Since the release of "13 Reasons Why" on Netflix, the internet has gone completely nuts. Personally, I read the book when I was younger, so of course I was excited when the show came out. And to my expectations, it was very similar to how I imagined the book to be represented. Sadly, people took offense to this show and all it stands for.
No two people view the world in the same way. I could read a poem and interpret the most mood lifting story, while another classmate could read it as upsetting. I did not see this show as making me want to go back and go through with suicide. I viewed this show as a reality for some people. We do not get to hear Hannah after she kills herself, only before. We do not get to hear her feelings after she passes. This show does not glorify suicide to me. I see this show as a harsh truth. Each case is different than the next, but at the end of the day, some people do not get the guidance they need to find happiness. As a girl who was suicidal herself and had attempted before, here's MY story.
Transitioning into college was one of the hardest things I have ever had to do. Most people leave their main friend groups and go off knowing they'll be there when they come home for breaks, but not me. I never had that "core" friend group that I knew would always be there. Yes, I had my very best friends, but even still, I felt completely alone. I was not myself freshman year. I was moody, selfish, and very controlling. Everything needed to go my way all of the time.
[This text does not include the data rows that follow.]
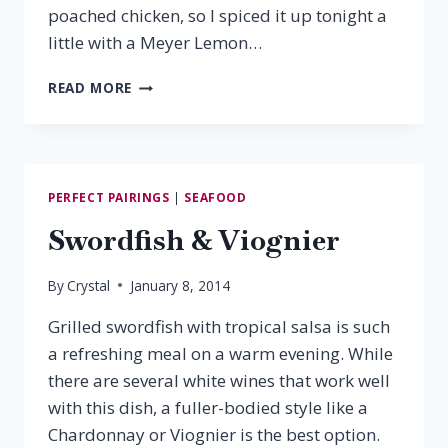
poached chicken, so I spiced it up tonight a
little with a Meyer Lemon…
MEYER
READ MORE
LEMON
CHICKEN
&
VIRGINIA
VIOGNIER
PERFECT PAIRINGS
|
SEAFOOD
Swordfish & Viognier
By
Crystal
January 8, 2014
Grilled swordfish with tropical salsa is such
a refreshing meal on a warm evening. While
there are several white wines that work well
with this dish, a fuller-bodied style like a
Chardonnay or Viognier is the best option.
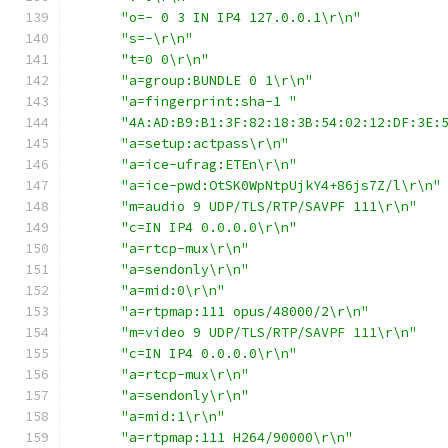
"o=- 0 3 IN IP4 127.0.0.1\r\n"
"s=-\r\n"
"t=0 0\r\n"
"a=group:BUNDLE 0 1\r\n"
"a=fingerprint:sha-1 "
"4A:AD:B9:B1:3F:82:18:3B:54:02:12:DF:3E:
"a=setup:actpass\r\n"
"a=ice-ufrag:ETEn\r\n"
"a=ice-pwd:OtSK0WpNtpUjkY4+86js7Z/l\r\n"
"m=audio 9 UDP/TLS/RTP/SAVPF 111\r\n"
"c=IN IP4 0.0.0.0\r\n"
"a=rtcp-mux\r\n"
"a=sendonly\r\n"
"a=mid:0\r\n"
"a=rtpmap:111 opus/48000/2\r\n"
"m=video 9 UDP/TLS/RTP/SAVPF 111\r\n"
"c=IN IP4 0.0.0.0\r\n"
"a=rtcp-mux\r\n"
"a=sendonly\r\n"
"a=mid:1\r\n"
"a=rtpmap:111 H264/90000\r\n"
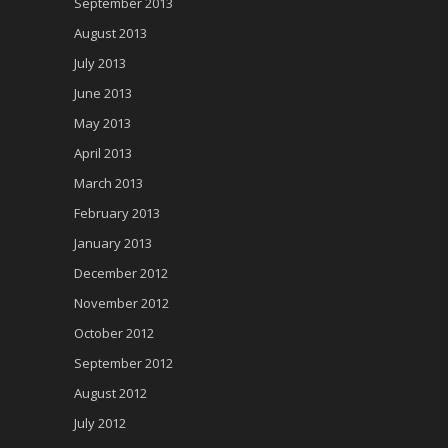
September 2013
August 2013
July 2013
June 2013
May 2013
April 2013
March 2013
February 2013
January 2013
December 2012
November 2012
October 2012
September 2012
August 2012
July 2012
Rolling into sophomore year, I started the year off with a boyfriend. Being together all summer, he fell in love with the wrong me. I was not myself and never really knew how to find my way back. That is until he caught me trying to hurt myself, and really, hurt myself. (Which I still regret to this day, and I am sorry) The whole next day, sitting in the psych ward on campus, I have never felt more alone in my life. But in that moment, when I really did want it all to end, I realized, I didn't want my life to end. I wanted the PAIN to end. These are two completely different things. So there are 13 reasons why not to go through with suicide I can easily give anyone thinking of suicide right now:
1. Life is not pain.
Life and pain are two different things. Life is beautiful. Pain is temporary.
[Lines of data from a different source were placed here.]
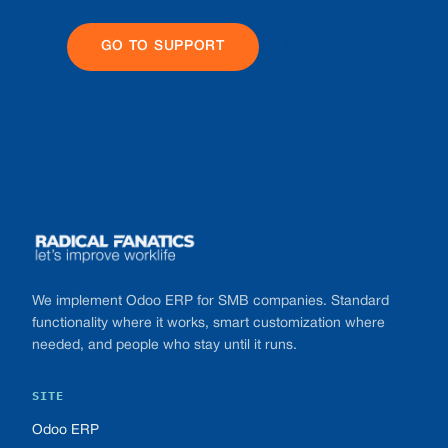
GO TO SUPPORT
EMAIL US
Footer
We implement Odoo ERP for SMB companies. Standard
functionality where it works, smart customization where
needed, and people who stay until it runs.
SITE
Odoo ERP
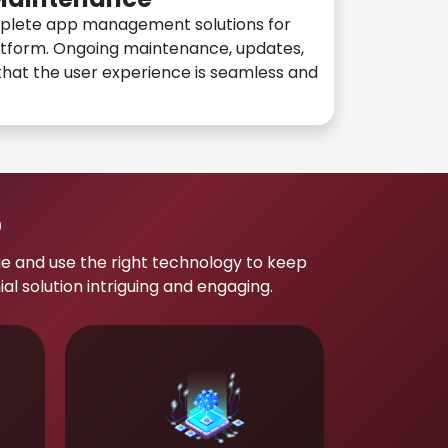
plete app management solutions for
atform. Ongoing maintenance, updates,
hat the user experience is seamless and
p
e and use the right technology to keep
 solution intriguing and engaging.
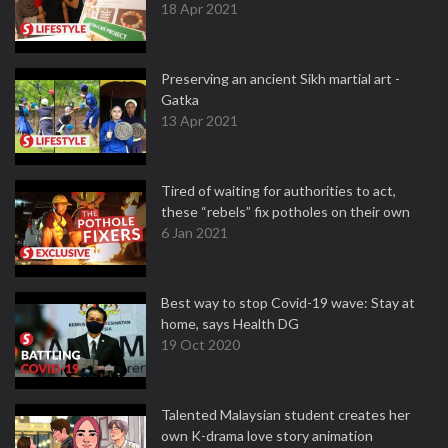
18 Apr 2021
Preserving an ancient Sikh martial art -
Gatka
13 Apr 2021
Tired of waiting for authorities to act,
these “rebels” fix potholes on their own
6 Jan 2021
Best way to stop Covid-19 wave: Stay at
home, says Health DG
19 Oct 2020
Talented Malaysian student creates her
own K-drama love story animation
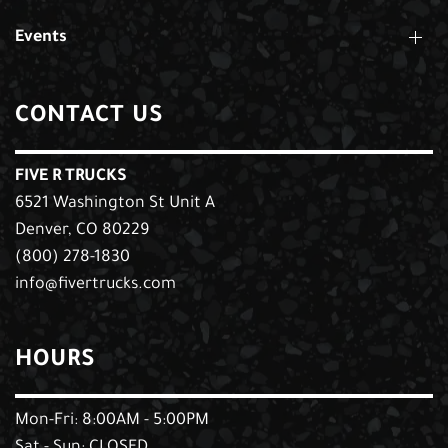
Events
CONTACT US
FIVE R TRUCKS
6521 Washington St Unit A
Denver, CO 80229
(800) 278-1830
info@fivertrucks.com
HOURS
Mon-Fri: 8:00AM - 5:00PM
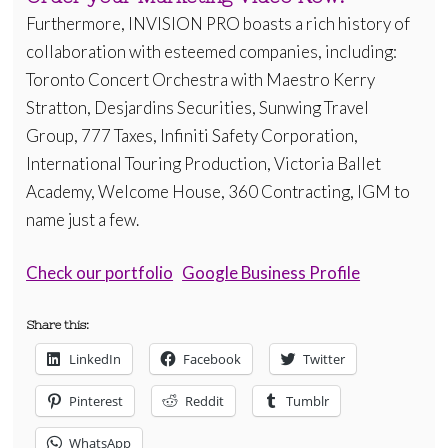
Furthermore, INVISION PRO boasts a rich history of
collaboration with esteemed companies, including:
Toronto Concert Orchestra with Maestro Kerry
Stratton, Desjardins Securities, Sunwing Travel
Group, 777 Taxes, Infiniti Safety Corporation,
International Touring Production, Victoria Ballet
Academy, Welcome House, 360 Contracting, IGM to
name just a few.
Check our portfolio
Google Business Profile
Share this:
LinkedIn
Facebook
Twitter
Pinterest
Reddit
Tumblr
WhatsApp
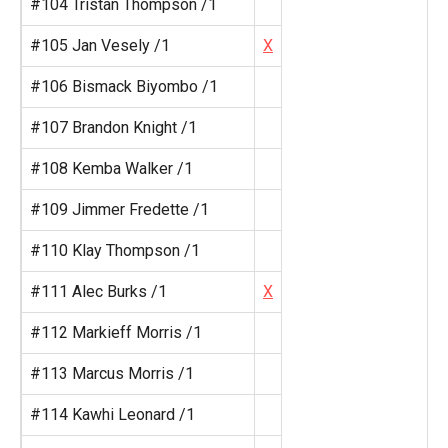
#104 Tristan Thompson /1
#105 Jan Vesely /1
X
#106 Bismack Biyombo /1
#107 Brandon Knight /1
#108 Kemba Walker /1
#109 Jimmer Fredette /1
#110 Klay Thompson /1
#111 Alec Burks /1
X
#112 Markieff Morris /1
#113 Marcus Morris /1
#114 Kawhi Leonard /1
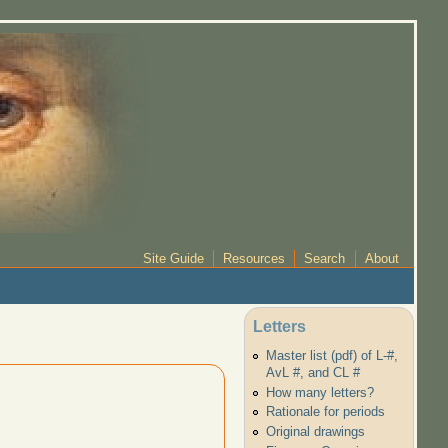
Site Guide
Resources
Search
About
Letters
Master list (pdf) of L-#,
AvL #, and CL #
How many letters?
Rationale for periods
Original drawings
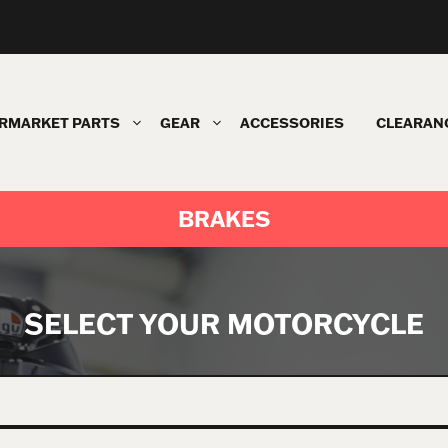
RMARKET PARTS
GEAR
ACCESSORIES
CLEARAN
BRAKES
SELECT YOUR MOTORCYCLE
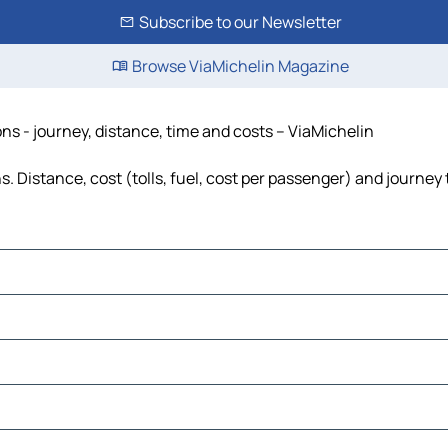
Subscribe to our Newsletter
Browse ViaMichelin Magazine
ns - journey, distance, time and costs – ViaMichelin
. Distance, cost (tolls, fuel, cost per passenger) and journey 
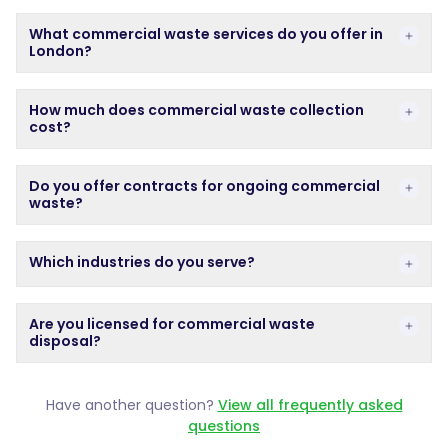
What commercial waste services do you offer in Lond
What commercial waste services do you offer in
London?
How much does commercial waste collection cost?
How much does commercial waste collection
cost?
Do you offer contracts for ongoing commercial waste
Do you offer contracts for ongoing commercial
waste?
Which industries do you serve?
Which industries do you serve?
Are you licensed for commercial waste disposal?
Are you licensed for commercial waste
disposal?
Have another question?
View all frequently asked
questions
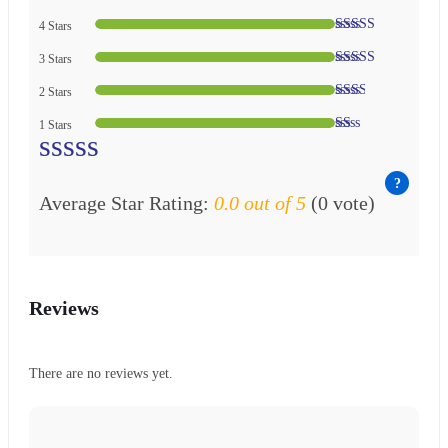
4 Stars
3 Stars
2 Stars
1 Stars
Average Star Rating:
0.0 out of 5
(0 vote)
Reviews
There are no reviews yet.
2. Without the bitter, the sweet wouldn't be as sweet.
Not saying that all people go through the same levels of stress, bullying, or hard times, but these bad times make even the shortest of good times even better.
3. You are not the only person who has ever felt this way.
There have been plenty of singers, actresses, sports icons, etc. who have spoken up about their depression. Heck, the person next to you could be depressed too and you wouldn't even know it. But know this, you aren't the only one going through this. You have people who know how you are feeling, find them, and confide in them.
4. People will always come and go in your life.
These people who are not helping your internal struggle, these people will not be there in 5 years. Maybe even 2 years. People will come and go in life, and the ones who have been there through it all, they are the ones to stick by and go to for advice.
5. You can't fight pain with pain.
Just like you can't fight fire with more fire. If you fight pain with more pain, you just create pain for everyone. There will be people who would never want to see you hurt, don't hurt them.
6. Happiness is not a destination.
No one is always happy. Happiness is something that you need to teach yourself. It will take time to learn, but so did everything else. And once someone finds happiness, there will still be hard times throughout that happiness. One rainy day shouldn't ruin your sunny week.
7. You make people happy, even if you do not think you do, you DO.
Even if they don't tell you to your face, you make someone happy. Don't take their happiness away, share it.
8. Rising above feels a whole lot better than sinking.
Feeling like everyone is out to get you, feeling like no one cares if you are here or not, those people are so incredibly wrong. When you rise above someone, showing them how much you are worth, it is the best damn feeling in the world.
9. People change.
The kid who never has one nice thing to say about you has a chance of changing. I have had the privilege to watch the people who have bullied me in the past grow into pretty mature adults, regretting what they had done. People won't always be mean, but sometimes they will, it's up to you to stick around and see.
10. You have the chance to prove people wrong.
Those bullies you still think won't ever become nice? Prove them wrong. No one has the right to tell you how to live your life. So live it. LIVE.
11. There are outlets.
You have the resources (therapists, doctors, family) out there to figure out why you feel the way you feel. They are there for a reason, to help you. These outlets help to find the real you, the hopeful you, go to them.
12. Write. Write. Write.
Write how you are feeling. Write how you are feeling every single chance you get. Then write why. Will this matter 2 years down the road? 5? No. So why let it affect the rest of your life.
13. I hate to be a cliche but yes, it does get better.
No, I did not come out of my first session of medication and first therapist visit feeling completely better. It took time, and a lot of it. Depression is something that may never fully be "healed", I am still healing. But man, does life get better.
If you or anyone you know have thoughts of hurting themselves or someone else, please call 1-800-273-8255.